Efficiency improvements of conventional solid coal combustion plants can take a number of forms, and each reduces the environmental footprint of a power plant’s output work by using rather than wasting more of the energy contained in coal’s chemical bonds and released when it is burned. Technical improvements that fall into this category include improved furnace and boiler design to keep heat inside the power generation cycle rather than releasing it through ash quenching and condensing of steam, reductions in parasitic load demand from pumps, induced draft fans, and other plant components, and improved efficiency of the steam turbines used to transform heat energy into electricity. The advancements that have been achieved in conventional coal plant performance demonstrate significant promise and room for further improvements; however, they also demonstrate the limitations of existing technology, as coal combustion and turbine design have been continually improving for many years, yet power generation from this source still generates considerable pollution. Potential areas of further improvement are being exhausted. “Conventional clean coal” offers promise for the future, perhaps more so than any other form of coal power, but it is still far from unproblematic. Analogous and in some cases greater improvements are likely to occur in alternative energy sources as well, as has certainly been the case with wind power and other renewable energy sources over the past decade, and coal may not remain the winner in pure economic terms that it is today with many of the changes listed above as fuel prices and capital costs of new plants and retrofits continue to increase.

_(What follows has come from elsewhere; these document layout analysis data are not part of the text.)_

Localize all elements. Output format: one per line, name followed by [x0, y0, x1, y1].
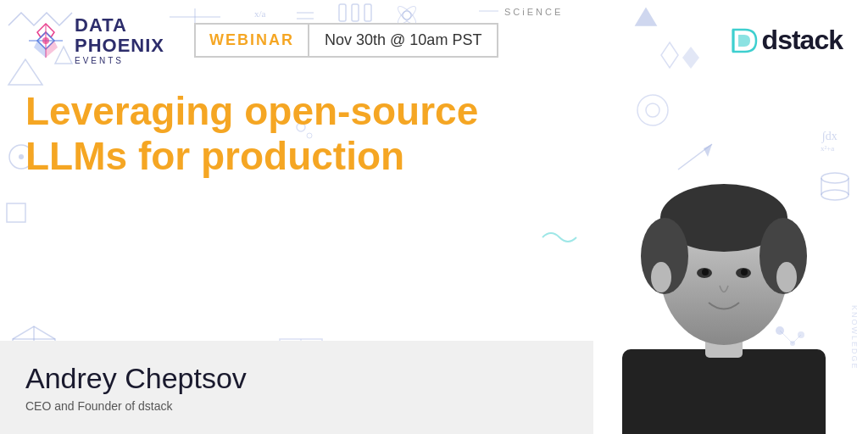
bottom-section: Andrey Cheptsov CEO and Founder of dstac… — [0, 341, 593, 434]
svg-point-91 — [776, 262, 797, 292]
svg-point-90 — [651, 262, 671, 292]
dstack-logo-wrapper: dstack — [726, 23, 843, 58]
svg-rect-80 — [622, 349, 826, 434]
speaker-photo — [580, 95, 868, 434]
logo-data-text: DATA — [75, 15, 164, 36]
title-line1: Leveraging open-source — [25, 89, 478, 133]
title-line2: LLMs for production — [25, 134, 404, 178]
webinar-date-group: WEBINAR Nov 30th @ 10am PST — [194, 23, 498, 58]
dstack-name: dstack — [762, 25, 843, 56]
logo-events-text: EVENTS — [75, 56, 164, 65]
logo-phoenix-text: PHOENIX — [75, 36, 164, 56]
dstack-icon — [726, 23, 762, 58]
webinar-badge: WEBINAR — [196, 25, 309, 56]
data-phoenix-icon — [25, 20, 66, 61]
svg-point-88 — [702, 269, 709, 275]
webinar-label: WEBINAR — [209, 31, 294, 49]
header: DATA PHOENIX EVENTS WEBINAR Nov 30th @ 1… — [0, 0, 868, 81]
date-badge: Nov 30th @ 10am PST — [309, 25, 497, 56]
logo-area: DATA PHOENIX EVENTS — [25, 15, 164, 65]
date-text: Nov 30th @ 10am PST — [325, 31, 481, 49]
logo-text: DATA PHOENIX EVENTS — [75, 15, 164, 65]
svg-rect-4 — [7, 203, 25, 222]
speaker-title: CEO and Founder of dstack — [25, 399, 568, 413]
speaker-name: Andrey Cheptsov — [25, 362, 568, 395]
main-container: x/a SCiENCE ∫dx x²+a KNOWLEDGE — [0, 0, 868, 434]
svg-point-89 — [741, 269, 748, 275]
svg-point-75 — [42, 37, 49, 44]
main-title: Leveraging open-source LLMs for producti… — [25, 89, 551, 179]
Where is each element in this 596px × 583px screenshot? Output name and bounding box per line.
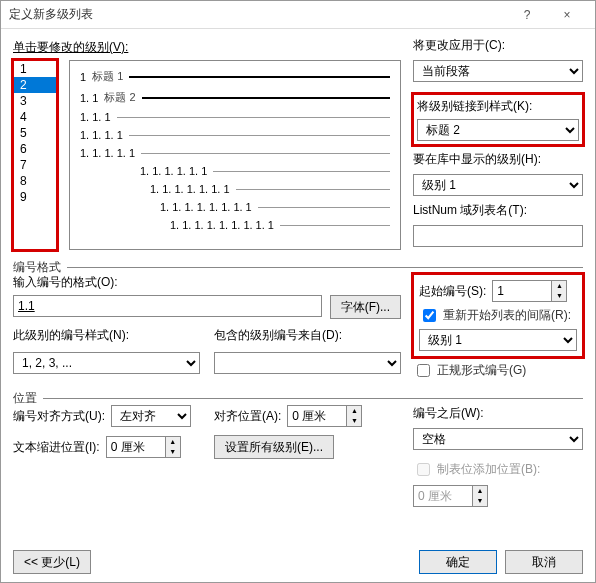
follow-select[interactable]: 空格 <box>413 428 583 450</box>
preview-line <box>236 189 391 190</box>
level-item[interactable]: 3 <box>14 93 56 109</box>
link-style-label: 将级别链接到样式(K): <box>417 98 579 115</box>
ok-button[interactable]: 确定 <box>419 550 497 574</box>
preview-row: 1. 1标题 2 <box>80 90 390 105</box>
preview-row: 1. 1. 1. 1. 1. 1. 1. 1. 1 <box>80 219 390 231</box>
level-item[interactable]: 7 <box>14 157 56 173</box>
preview-line <box>280 225 390 226</box>
level-item[interactable]: 6 <box>14 141 56 157</box>
position-section: 位置 <box>13 390 43 407</box>
start-at-spinner[interactable]: ▲▼ <box>552 280 567 302</box>
apply-to-select[interactable]: 当前段落 <box>413 60 583 82</box>
preview-row: 1. 1. 1. 1 <box>80 129 390 141</box>
level-item[interactable]: 8 <box>14 173 56 189</box>
gallery-level-label: 要在库中显示的级别(H): <box>413 151 583 168</box>
preview-line <box>213 171 390 172</box>
include-from-label: 包含的级别编号来自(D): <box>214 327 401 344</box>
preview-number: 1. 1. 1. 1. 1 <box>80 147 135 159</box>
follow-label: 编号之后(W): <box>413 405 583 422</box>
preview-line <box>129 135 390 136</box>
restart-after-select[interactable]: 级别 1 <box>419 329 577 351</box>
help-button[interactable]: ? <box>507 1 547 29</box>
align-label: 编号对齐方式(U): <box>13 408 105 425</box>
level-item[interactable]: 2 <box>14 77 56 93</box>
preview-row: 1. 1. 1. 1. 1. 1 <box>80 165 390 177</box>
cancel-button[interactable]: 取消 <box>505 550 583 574</box>
preview-number: 1. 1. 1. 1. 1. 1 <box>140 165 207 177</box>
preview-row: 1. 1. 1. 1. 1. 1. 1. 1 <box>80 201 390 213</box>
indent-at-spinner[interactable]: ▲▼ <box>166 436 181 458</box>
preview-number: 1. 1. 1. 1. 1. 1. 1. 1 <box>160 201 252 213</box>
add-tab-checkbox[interactable]: 制表位添加位置(B): <box>413 460 583 479</box>
link-style-select[interactable]: 标题 2 <box>417 119 579 141</box>
apply-to-label: 将更改应用于(C): <box>413 37 583 54</box>
number-format-input[interactable] <box>13 295 322 317</box>
legal-checkbox[interactable]: 正规形式编号(G) <box>413 361 583 380</box>
start-at-input[interactable] <box>492 280 552 302</box>
number-format-section: 编号格式 <box>13 259 67 276</box>
preview-row: 1. 1. 1 <box>80 111 390 123</box>
level-item[interactable]: 1 <box>14 61 56 77</box>
preview-line <box>129 76 390 78</box>
indent-at-label: 文本缩进位置(I): <box>13 439 100 456</box>
preview-row: 1. 1. 1. 1. 1 <box>80 147 390 159</box>
align-at-label: 对齐位置(A): <box>214 408 281 425</box>
preview-line <box>258 207 390 208</box>
less-button[interactable]: << 更少(L) <box>13 550 91 574</box>
include-from-select[interactable] <box>214 352 401 374</box>
font-button[interactable]: 字体(F)... <box>330 295 401 319</box>
set-all-levels-button[interactable]: 设置所有级别(E)... <box>214 435 334 459</box>
level-item[interactable]: 5 <box>14 125 56 141</box>
preview-line <box>141 153 390 154</box>
preview-number: 1. 1. 1. 1. 1. 1. 1 <box>150 183 230 195</box>
titlebar: 定义新多级列表 ? × <box>1 1 595 29</box>
add-tab-input <box>413 485 473 507</box>
restart-after-checkbox[interactable]: 重新开始列表的间隔(R): <box>419 306 577 325</box>
preview-number: 1. 1 <box>80 92 98 104</box>
listnum-label: ListNum 域列表名(T): <box>413 202 583 219</box>
listnum-input[interactable] <box>413 225 583 247</box>
dialog: 定义新多级列表 ? × 单击要修改的级别(V): 123456789 1标题 1… <box>0 0 596 583</box>
enter-format-label: 输入编号的格式(O): <box>13 274 401 291</box>
preview-row: 1标题 1 <box>80 69 390 84</box>
level-item[interactable]: 4 <box>14 109 56 125</box>
start-at-label: 起始编号(S): <box>419 283 486 300</box>
click-level-label: 单击要修改的级别(V): <box>13 39 401 56</box>
preview-row: 1. 1. 1. 1. 1. 1. 1 <box>80 183 390 195</box>
gallery-level-select[interactable]: 级别 1 <box>413 174 583 196</box>
preview-number: 1. 1. 1. 1 <box>80 129 123 141</box>
preview-number: 1. 1. 1. 1. 1. 1. 1. 1. 1 <box>170 219 274 231</box>
indent-at-input[interactable] <box>106 436 166 458</box>
preview-label: 标题 1 <box>92 69 123 84</box>
level-listbox[interactable]: 123456789 <box>13 60 57 250</box>
style-level-select[interactable]: 1, 2, 3, ... <box>13 352 200 374</box>
dialog-title: 定义新多级列表 <box>9 6 507 23</box>
align-at-spinner[interactable]: ▲▼ <box>347 405 362 427</box>
preview-line <box>117 117 390 118</box>
close-button[interactable]: × <box>547 1 587 29</box>
level-item[interactable]: 9 <box>14 189 56 205</box>
preview-line <box>142 97 390 99</box>
preview-number: 1 <box>80 71 86 83</box>
add-tab-spinner: ▲▼ <box>473 485 488 507</box>
align-at-input[interactable] <box>287 405 347 427</box>
preview-label: 标题 2 <box>104 90 135 105</box>
preview-pane: 1标题 11. 1标题 21. 1. 11. 1. 1. 11. 1. 1. 1… <box>69 60 401 250</box>
align-select[interactable]: 左对齐 <box>111 405 191 427</box>
style-level-label: 此级别的编号样式(N): <box>13 327 200 344</box>
preview-number: 1. 1. 1 <box>80 111 111 123</box>
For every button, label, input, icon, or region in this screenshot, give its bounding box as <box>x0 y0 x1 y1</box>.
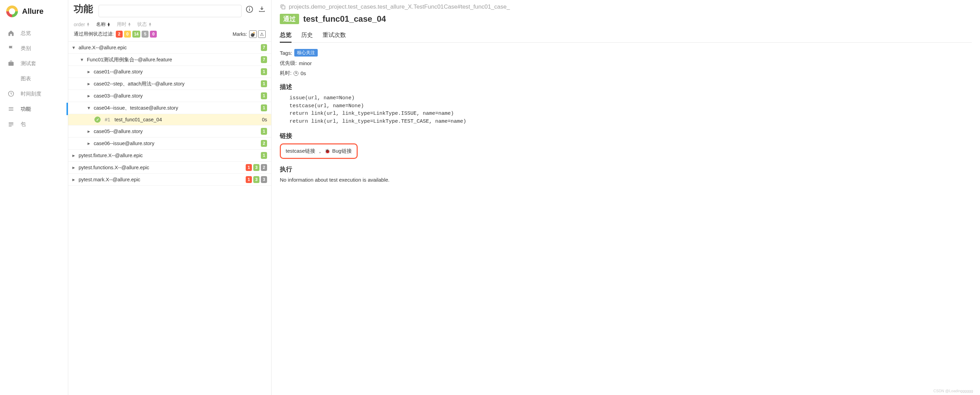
filter-row: 通过用例状态过滤: 201450 Marks: 💣 ⚠ <box>68 29 271 41</box>
tree-title: case02--step、attach用法--@allure.story <box>94 81 259 87</box>
breadcrumb-text: projects.demo_project.test_cases.test_al… <box>289 3 510 10</box>
clock-icon <box>294 71 298 76</box>
filter-badge[interactable]: 2 <box>116 31 123 38</box>
chevron-down-icon: ▾ <box>88 105 92 111</box>
sidebar-item-label: 类别 <box>21 45 31 52</box>
exec-text: No information about test execution is a… <box>280 177 972 183</box>
tree-title: test_func01_case_04 <box>115 117 260 123</box>
tree-title: pytest.mark.X--@allure.epic <box>79 177 243 182</box>
middle-pane: 功能 order▲▼名称▲▼用时▲▼状态▲▼ 通过用例状态过滤: 201450 … <box>68 0 272 395</box>
sidebar: Allure 总览类别测试套图表时间刻度功能包 <box>0 0 68 395</box>
tree-title: case03--@allure.story <box>94 93 259 99</box>
chevron-down-icon: ▾ <box>72 45 76 50</box>
tree: ▾allure.X--@allure.epic7▾Func01测试用例集合--@… <box>68 41 271 395</box>
tab-1[interactable]: 历史 <box>301 28 313 42</box>
allure-logo-icon <box>6 5 18 17</box>
tree-node[interactable]: ▸case02--step、attach用法--@allure.story1 <box>68 78 271 90</box>
stack-icon <box>8 121 14 127</box>
count-badge: 3 <box>253 164 259 171</box>
sort-col-状态[interactable]: 状态▲▼ <box>137 21 152 27</box>
sidebar-item-briefcase[interactable]: 测试套 <box>0 56 68 71</box>
count-badge: 1 <box>246 164 252 171</box>
mark-bomb-icon[interactable]: 💣 <box>249 30 257 38</box>
tree-node[interactable]: ▸pytest.fixture.X--@allure.epic1 <box>68 150 271 162</box>
count-badge: 2 <box>261 140 267 147</box>
filter-badge[interactable]: 0 <box>150 31 157 38</box>
copy-icon[interactable] <box>280 4 286 10</box>
tab-0[interactable]: 总览 <box>280 28 291 42</box>
tree-node[interactable]: ▾Func01测试用例集合--@allure.feature7 <box>68 54 271 66</box>
chevron-down-icon: ▾ <box>81 57 85 62</box>
tree-node[interactable]: ▸case06--issue@allure.story2 <box>68 137 271 150</box>
test-number: #1 <box>105 117 110 123</box>
page-title: 功能 <box>74 3 94 14</box>
brand-name: Allure <box>22 7 43 16</box>
home-icon <box>8 30 14 37</box>
chevron-right-icon: ▸ <box>72 165 76 170</box>
links-heading: 链接 <box>280 132 972 140</box>
sort-col-order[interactable]: order▲▼ <box>74 22 90 27</box>
count-badge: 7 <box>261 56 267 63</box>
sort-row: order▲▼名称▲▼用时▲▼状态▲▼ <box>68 19 271 29</box>
chevron-right-icon: ▸ <box>88 141 92 146</box>
middle-header: 功能 <box>68 0 271 19</box>
filter-badge[interactable]: 0 <box>124 31 131 38</box>
tree-title: pytest.fixture.X--@allure.epic <box>79 153 259 158</box>
filter-badge[interactable]: 14 <box>132 31 140 38</box>
tree-title: allure.X--@allure.epic <box>79 45 259 50</box>
testcase-link[interactable]: testcase链接 <box>286 148 315 154</box>
tree-node[interactable]: ▾case04--issue、testcase@allure.story1 <box>68 102 271 114</box>
filter-badge[interactable]: 5 <box>142 31 148 38</box>
tree-leaf[interactable]: #1test_func01_case_040s <box>68 114 271 126</box>
tree-node[interactable]: ▾allure.X--@allure.epic7 <box>68 42 271 54</box>
tree-node[interactable]: ▸pytest.functions.X--@allure.epic132 <box>68 162 271 174</box>
list-icon <box>8 105 14 112</box>
sort-col-用时[interactable]: 用时▲▼ <box>117 21 131 27</box>
duration-label: 耗时: <box>280 70 291 76</box>
sidebar-item-label: 测试套 <box>21 61 36 67</box>
count-badge: 1 <box>246 176 252 183</box>
tab-2[interactable]: 重试次数 <box>323 28 346 42</box>
bug-link[interactable]: Bug链接 <box>332 148 352 154</box>
tree-node[interactable]: ▸pytest.mark.X--@allure.epic133 <box>68 174 271 186</box>
svg-rect-3 <box>249 9 250 11</box>
tree-node[interactable]: ▸case03--@allure.story1 <box>68 90 271 102</box>
svg-rect-4 <box>249 8 250 8</box>
sidebar-item-list[interactable]: 功能 <box>0 101 68 116</box>
breadcrumb: projects.demo_project.test_cases.test_al… <box>280 3 972 10</box>
sort-col-名称[interactable]: 名称▲▼ <box>96 21 111 27</box>
sidebar-item-flag[interactable]: 类别 <box>0 41 68 56</box>
chart-icon <box>8 75 14 82</box>
tag-pill[interactable]: 核心关注 <box>294 49 318 57</box>
briefcase-icon <box>8 60 14 67</box>
sidebar-item-home[interactable]: 总览 <box>0 25 68 41</box>
duration: 0s <box>262 117 267 123</box>
tree-node[interactable]: ▸case05--@allure.story1 <box>68 126 271 137</box>
count-badge: 1 <box>261 104 267 111</box>
tree-title: pytest.functions.X--@allure.epic <box>79 165 243 170</box>
tree-title: Func01测试用例集合--@allure.feature <box>87 57 259 63</box>
search-input[interactable] <box>99 5 242 17</box>
chevron-right-icon: ▸ <box>88 69 92 75</box>
sidebar-item-clock[interactable]: 时间刻度 <box>0 86 68 101</box>
tree-node[interactable]: ▸case01--@allure.story1 <box>68 66 271 78</box>
tree-title: case01--@allure.story <box>94 69 259 75</box>
sidebar-item-stack[interactable]: 包 <box>0 116 68 132</box>
description-code: issue(url, name=None) testcase(url, name… <box>280 94 972 126</box>
detail-tabs: 总览历史重试次数 <box>280 28 972 43</box>
pass-icon <box>94 116 100 123</box>
svg-rect-0 <box>9 62 14 66</box>
count-badge: 1 <box>261 68 267 75</box>
sort-arrows-icon: ▲▼ <box>148 22 152 27</box>
count-badge: 3 <box>261 176 267 183</box>
info-icon[interactable] <box>246 5 253 14</box>
description-heading: 描述 <box>280 83 972 91</box>
sidebar-item-chart[interactable]: 图表 <box>0 71 68 86</box>
mark-warning-icon[interactable]: ⚠ <box>258 30 266 38</box>
chevron-right-icon: ▸ <box>88 93 92 99</box>
chevron-right-icon: ▸ <box>88 81 92 86</box>
exec-heading: 执行 <box>280 165 972 174</box>
download-icon[interactable] <box>258 5 266 14</box>
count-badge: 1 <box>261 80 267 87</box>
tree-title: case05--@allure.story <box>94 129 259 134</box>
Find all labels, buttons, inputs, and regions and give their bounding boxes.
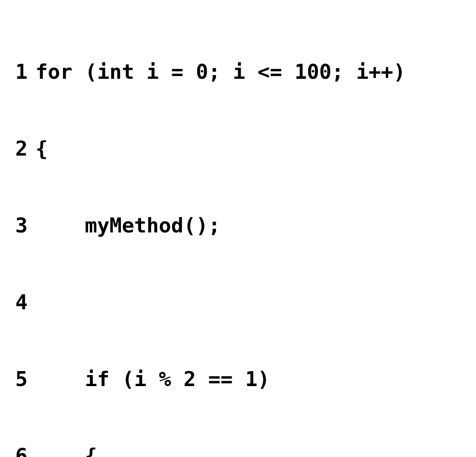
code-text: if (i % 2 == 1) — [35, 366, 270, 392]
code-text: { — [35, 136, 48, 162]
line-number: 6 — [8, 443, 35, 457]
code-text: myMethod(); — [35, 213, 221, 238]
code-text: for (int i = 0; i <= 100; i++) — [35, 59, 405, 85]
code-line: 1 for (int i = 0; i <= 100; i++) — [8, 59, 468, 85]
code-line: 6 { — [8, 443, 468, 457]
code-text: { — [35, 443, 97, 457]
code-line: 5 if (i % 2 == 1) — [8, 366, 468, 392]
line-number: 1 — [8, 59, 35, 85]
code-line: 3 myMethod(); — [8, 213, 468, 238]
line-number: 4 — [8, 290, 35, 315]
line-number: 5 — [8, 366, 35, 392]
line-number: 3 — [8, 213, 35, 238]
code-block: 1 for (int i = 0; i <= 100; i++) 2 { 3 m… — [8, 8, 468, 457]
line-number: 2 — [8, 136, 35, 162]
code-line: 2 { — [8, 136, 468, 162]
code-line: 4 — [8, 290, 468, 315]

Carbon Capture and Sequestration
Carbon Capture and Sequestration, also known as Carbon Capture and Storage (CCS), is the “clean coal” concept being promoted the most heavily by utilities today. If successful, the concept would offer a way to continue burning coal for electricity while avoiding major costs expected under greenhouse gas emission regulations. Such regulations appear likely over the long run, whether they take the form of energy and climate legislation passed by Congress or command-and-control style regulations promulgated by the Environmental Protection Agency, which is authorized to regulate the emissions under its Clean Air Act authority based on the Massachusetts vs. EPA Supreme Court decision should Congress fail to provide a legislative framework for curbing emissions. The concept in any plant with CCS is to pump the carbon dioxide emissions that are the chief byproduct of coal combustion underground or into some other permanent or semi-permanent reservoir rather than directly into the atmosphere.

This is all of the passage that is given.